- [EXERCISE AIM] Copy each entry below exactly as it reads.

Data extracted from a collection:
____________________

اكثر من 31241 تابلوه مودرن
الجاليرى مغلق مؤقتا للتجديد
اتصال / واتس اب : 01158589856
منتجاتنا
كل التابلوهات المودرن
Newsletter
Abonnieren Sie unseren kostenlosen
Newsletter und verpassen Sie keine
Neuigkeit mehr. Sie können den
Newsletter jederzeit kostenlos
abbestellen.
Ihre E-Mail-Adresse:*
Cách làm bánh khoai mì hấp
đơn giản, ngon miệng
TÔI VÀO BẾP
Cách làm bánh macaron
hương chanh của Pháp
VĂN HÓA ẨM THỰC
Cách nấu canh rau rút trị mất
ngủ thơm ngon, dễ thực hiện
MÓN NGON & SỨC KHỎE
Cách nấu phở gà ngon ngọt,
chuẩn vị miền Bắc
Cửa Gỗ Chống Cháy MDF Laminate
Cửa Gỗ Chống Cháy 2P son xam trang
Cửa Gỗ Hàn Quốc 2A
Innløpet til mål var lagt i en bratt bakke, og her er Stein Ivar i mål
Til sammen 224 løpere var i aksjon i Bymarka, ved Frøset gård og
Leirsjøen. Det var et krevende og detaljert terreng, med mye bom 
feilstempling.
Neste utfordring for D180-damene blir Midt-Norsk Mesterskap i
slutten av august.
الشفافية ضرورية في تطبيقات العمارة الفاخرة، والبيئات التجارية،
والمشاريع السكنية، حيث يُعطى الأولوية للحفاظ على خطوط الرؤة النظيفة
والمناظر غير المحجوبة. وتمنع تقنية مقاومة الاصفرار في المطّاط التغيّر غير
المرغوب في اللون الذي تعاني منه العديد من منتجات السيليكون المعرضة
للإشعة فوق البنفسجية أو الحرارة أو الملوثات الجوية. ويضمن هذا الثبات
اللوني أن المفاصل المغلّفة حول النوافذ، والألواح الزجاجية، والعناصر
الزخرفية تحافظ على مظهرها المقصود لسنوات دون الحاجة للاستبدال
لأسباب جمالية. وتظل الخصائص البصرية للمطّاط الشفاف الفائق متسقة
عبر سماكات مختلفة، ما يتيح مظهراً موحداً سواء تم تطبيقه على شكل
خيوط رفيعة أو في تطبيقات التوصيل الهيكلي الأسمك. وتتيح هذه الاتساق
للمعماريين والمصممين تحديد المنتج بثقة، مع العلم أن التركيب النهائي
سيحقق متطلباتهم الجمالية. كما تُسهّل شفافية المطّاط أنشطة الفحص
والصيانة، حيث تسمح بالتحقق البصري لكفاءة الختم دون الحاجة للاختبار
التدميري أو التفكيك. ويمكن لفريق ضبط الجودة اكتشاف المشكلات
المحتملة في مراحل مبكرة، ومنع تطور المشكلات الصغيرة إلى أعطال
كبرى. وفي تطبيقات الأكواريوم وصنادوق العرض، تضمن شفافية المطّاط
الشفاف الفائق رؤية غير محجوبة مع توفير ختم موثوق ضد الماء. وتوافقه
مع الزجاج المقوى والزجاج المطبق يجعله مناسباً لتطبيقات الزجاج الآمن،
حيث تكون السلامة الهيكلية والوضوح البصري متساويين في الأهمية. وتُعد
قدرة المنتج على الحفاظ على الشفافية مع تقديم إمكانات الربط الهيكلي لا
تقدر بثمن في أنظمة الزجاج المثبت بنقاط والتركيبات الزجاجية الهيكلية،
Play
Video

____________________

- [YOUR SOLUTION]
اكثر من 31241 تابلوه مودرن
الجاليرى مغلق مؤقتا للتجديد
اتصال / واتس اب : 01158589856
منتجاتنا
كل التابلوهات المودرن
Newsletter
Abonnieren Sie unseren kostenlosen
Newsletter und verpassen Sie keine
Neuigkeit mehr. Sie können den
Newsletter jederzeit kostenlos
abbestellen.
Ihre E-Mail-Adresse:*
Cách làm bánh khoai mì hấp
đơn giản, ngon miệng
TÔI VÀO BẾP
Cách làm bánh macaron
hương chanh của Pháp
VĂN HÓA ẨM THỰC
Cách nấu canh rau rút trị mất
ngủ thơm ngon, dễ thực hiện
MÓN NGON & SỨC KHỎE
Cách nấu phở gà ngon ngọt,
chuẩn vị miền Bắc
Cửa Gỗ Chống Cháy MDF Laminate
Cửa Gỗ Chống Cháy 2P son xam trang
Cửa Gỗ Hàn Quốc 2A
Innløpet til mål var lagt i en bratt bakke, og her er Stein Ivar i mål
Til sammen 224 løpere var i aksjon i Bymarka, ved Frøset gård og
Leirsjøen. Det var et krevende og detaljert terreng, med mye bom 
feilstempling.
Neste utfordring for D180-damene blir Midt-Norsk Mesterskap i
slutten av august.
الشفافية ضرورية في تطبيقات العمارة الفاخرة، والبيئات التجارية،
والمشاريع السكنية، حيث يُعطى الأولوية للحفاظ على خطوط الرؤة النظيفة
والمناظر غير المحجوبة. وتمنع تقنية مقاومة الاصفرار في المطّاط التغيّر غير
المرغوب في اللون الذي تعاني منه العديد من منتجات السيليكون المعرضة
للإشعة فوق البنفسجية أو الحرارة أو الملوثات الجوية. ويضمن هذا الثبات
اللوني أن المفاصل المغلّفة حول النوافذ، والألواح الزجاجية، والعناصر
الزخرفية تحافظ على مظهرها المقصود لسنوات دون الحاجة للاستبدال
لأسباب جمالية. وتظل الخصائص البصرية للمطّاط الشفاف الفائق متسقة
عبر سماكات مختلفة، ما يتيح مظهراً موحداً سواء تم تطبيقه على شكل
خيوط رفيعة أو في تطبيقات التوصيل الهيكلي الأسمك. وتتيح هذه الاتساق
للمعماريين والمصممين تحديد المنتج بثقة، مع العلم أن التركيب النهائي
سيحقق متطلباتهم الجمالية. كما تُسهّل شفافية المطّاط أنشطة الفحص
والصيانة، حيث تسمح بالتحقق البصري لكفاءة الختم دون الحاجة للاختبار
التدميري أو التفكيك. ويمكن لفريق ضبط الجودة اكتشاف المشكلات
المحتملة في مراحل مبكرة، ومنع تطور المشكلات الصغيرة إلى أعطال
كبرى. وفي تطبيقات الأكواريوم وصنادوق العرض، تضمن شفافية المطّاط
الشفاف الفائق رؤية غير محجوبة مع توفير ختم موثوق ضد الماء. وتوافقه
مع الزجاج المقوى والزجاج المطبق يجعله مناسباً لتطبيقات الزجاج الآمن،
حيث تكون السلامة الهيكلية والوضوح البصري متساويين في الأهمية. وتُعد
قدرة المنتج على الحفاظ على الشفافية مع تقديم إمكانات الربط الهيكلي لا
تقدر بثمن في أنظمة الزجاج المثبت بنقاط والتركيبات الزجاجية الهيكلية،
Play
Video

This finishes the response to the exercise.